Quentin's every day bus route gets hijacked by a woman aching to show him a little romance - even if it kills them both. This modern noir roller coaster ride rockets through a sci-fi NYC populated by lovelorn robots in what IGN called, "The coolest book on the planet."
From acclaimed graphic novelists IVAN BRANDON (THE CROSS BRONX), MILES GUNTER (BASTARD SAMURAI) and ANDY MacDONALD (RED WARRIOR), the team behind this summer's smash hit 24seven, VOL. 2.
A bus driver with a fightin' past has his world turned upside down when a female assassin hijacks his bus all to get his attentions. As the two begin their relationship, he realises she is doing terrible things for the two of them to live the life they want - will he stand up to her or go along with it? Oh yeah and everyone and everything in this world is a robot.
And that's where the book falls down for me. Everyone's a robot but they behave exactly like humans. They eat, they sleep, they wear clothes, they have sex, they have exactly the same moral codes, the same culture, that humans have. So it's effectively unimaginative and uncreative, the only difference is the superficial change of having the characters be made of metal instead of flesh.

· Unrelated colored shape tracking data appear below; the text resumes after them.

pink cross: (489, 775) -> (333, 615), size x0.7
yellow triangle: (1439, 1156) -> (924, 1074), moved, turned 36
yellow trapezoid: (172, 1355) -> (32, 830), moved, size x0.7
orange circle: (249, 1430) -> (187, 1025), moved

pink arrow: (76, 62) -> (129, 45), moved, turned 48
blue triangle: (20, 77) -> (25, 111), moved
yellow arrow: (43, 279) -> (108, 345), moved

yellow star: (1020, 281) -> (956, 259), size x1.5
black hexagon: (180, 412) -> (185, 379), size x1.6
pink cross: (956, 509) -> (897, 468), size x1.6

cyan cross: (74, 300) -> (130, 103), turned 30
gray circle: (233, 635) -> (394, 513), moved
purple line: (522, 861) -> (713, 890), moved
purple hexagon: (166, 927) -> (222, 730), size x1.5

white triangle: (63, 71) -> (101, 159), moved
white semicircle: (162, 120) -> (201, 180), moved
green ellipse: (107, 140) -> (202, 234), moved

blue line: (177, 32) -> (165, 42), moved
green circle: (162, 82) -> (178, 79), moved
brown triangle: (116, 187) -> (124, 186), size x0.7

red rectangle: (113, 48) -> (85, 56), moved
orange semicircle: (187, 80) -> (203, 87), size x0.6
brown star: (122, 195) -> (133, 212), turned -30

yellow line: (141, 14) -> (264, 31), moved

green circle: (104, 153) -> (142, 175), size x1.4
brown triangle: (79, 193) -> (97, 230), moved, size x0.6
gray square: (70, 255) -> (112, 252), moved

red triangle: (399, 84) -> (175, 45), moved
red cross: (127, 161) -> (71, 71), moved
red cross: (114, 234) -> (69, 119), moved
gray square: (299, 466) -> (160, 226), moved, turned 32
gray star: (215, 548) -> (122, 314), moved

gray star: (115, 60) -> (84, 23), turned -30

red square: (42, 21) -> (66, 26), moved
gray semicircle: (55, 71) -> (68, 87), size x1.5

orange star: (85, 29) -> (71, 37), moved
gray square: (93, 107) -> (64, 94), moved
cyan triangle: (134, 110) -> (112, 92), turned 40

I couldn't get past the pointless anachronism to really embrace this book. While the story tries to be exciting, it never really becomes that. The female assassin is the generic female assassin you've seen in The Matrix or Black Widow or Catwoman or literally dozens of other more interesting characters. The bus driver is so dull you don't care about him or the choices he faces, you just wish something interesting happens - and it doesn't.
For a book trying so hard to be cool and chic it comes off as neither and instead fails to even be an interesting oddity as any chances of originality the writers/artists might have infused into the world are completely ignored. Not an essential read by any stretch, it's no wonder NYC Mech has all but disappeared in the scant 4 years since it arrived.